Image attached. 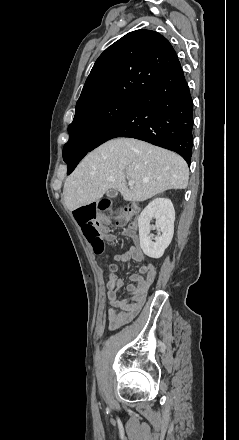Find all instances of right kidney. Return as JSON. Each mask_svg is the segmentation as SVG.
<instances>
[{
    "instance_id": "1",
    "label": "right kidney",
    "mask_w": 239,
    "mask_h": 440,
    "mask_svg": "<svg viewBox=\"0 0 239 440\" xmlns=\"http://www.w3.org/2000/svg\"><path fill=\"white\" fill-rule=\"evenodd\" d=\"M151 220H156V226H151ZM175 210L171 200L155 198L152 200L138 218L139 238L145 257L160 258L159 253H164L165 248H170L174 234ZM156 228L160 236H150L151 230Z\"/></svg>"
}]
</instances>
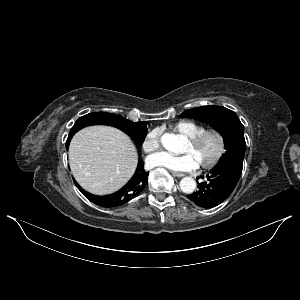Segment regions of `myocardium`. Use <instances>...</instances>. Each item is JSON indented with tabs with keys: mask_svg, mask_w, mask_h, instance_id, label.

--

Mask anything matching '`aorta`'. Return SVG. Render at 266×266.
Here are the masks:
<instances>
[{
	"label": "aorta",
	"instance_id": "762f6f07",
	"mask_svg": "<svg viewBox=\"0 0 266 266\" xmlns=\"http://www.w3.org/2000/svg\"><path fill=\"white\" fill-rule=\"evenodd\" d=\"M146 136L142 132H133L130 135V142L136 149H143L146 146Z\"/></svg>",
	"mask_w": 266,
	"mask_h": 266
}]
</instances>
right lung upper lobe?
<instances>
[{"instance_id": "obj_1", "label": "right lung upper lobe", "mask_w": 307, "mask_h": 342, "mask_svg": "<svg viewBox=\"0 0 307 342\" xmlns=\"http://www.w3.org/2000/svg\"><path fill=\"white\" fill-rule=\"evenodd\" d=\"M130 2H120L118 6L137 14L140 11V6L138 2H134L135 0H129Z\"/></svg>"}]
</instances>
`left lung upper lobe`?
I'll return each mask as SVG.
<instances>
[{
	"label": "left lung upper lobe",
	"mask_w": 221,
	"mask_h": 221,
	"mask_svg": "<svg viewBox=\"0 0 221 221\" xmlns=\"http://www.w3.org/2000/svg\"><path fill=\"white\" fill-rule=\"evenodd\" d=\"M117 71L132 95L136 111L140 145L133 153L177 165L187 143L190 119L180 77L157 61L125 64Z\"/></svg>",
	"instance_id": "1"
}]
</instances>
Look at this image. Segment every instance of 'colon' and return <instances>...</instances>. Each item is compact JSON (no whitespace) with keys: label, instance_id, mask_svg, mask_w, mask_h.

• **TASK GOAL**
From the records above, print only the lines between the one holding "right lung upper lobe?" and the one holding "Look at this", inclusive, exactly as they stand.

• **SOLUTION**
right lung upper lobe?
<instances>
[{"instance_id": "obj_1", "label": "right lung upper lobe", "mask_w": 307, "mask_h": 342, "mask_svg": "<svg viewBox=\"0 0 307 342\" xmlns=\"http://www.w3.org/2000/svg\"><path fill=\"white\" fill-rule=\"evenodd\" d=\"M130 2H120L118 6L137 14L140 11V6L138 2H134L135 0H129Z\"/></svg>"}]
</instances>
`left lung upper lobe`?
I'll return each mask as SVG.
<instances>
[{
	"label": "left lung upper lobe",
	"mask_w": 221,
	"mask_h": 221,
	"mask_svg": "<svg viewBox=\"0 0 221 221\" xmlns=\"http://www.w3.org/2000/svg\"><path fill=\"white\" fill-rule=\"evenodd\" d=\"M117 71L132 95L136 111L140 145L133 153L177 165L187 143L190 119L180 77L157 61L125 64Z\"/></svg>",
	"instance_id": "1"
}]
</instances>
Look at this image. Segment every instance of 'colon' and return <instances>...</instances>. Each item is compact JSON (no whitespace) with keys: label, instance_id, mask_svg, mask_w, mask_h.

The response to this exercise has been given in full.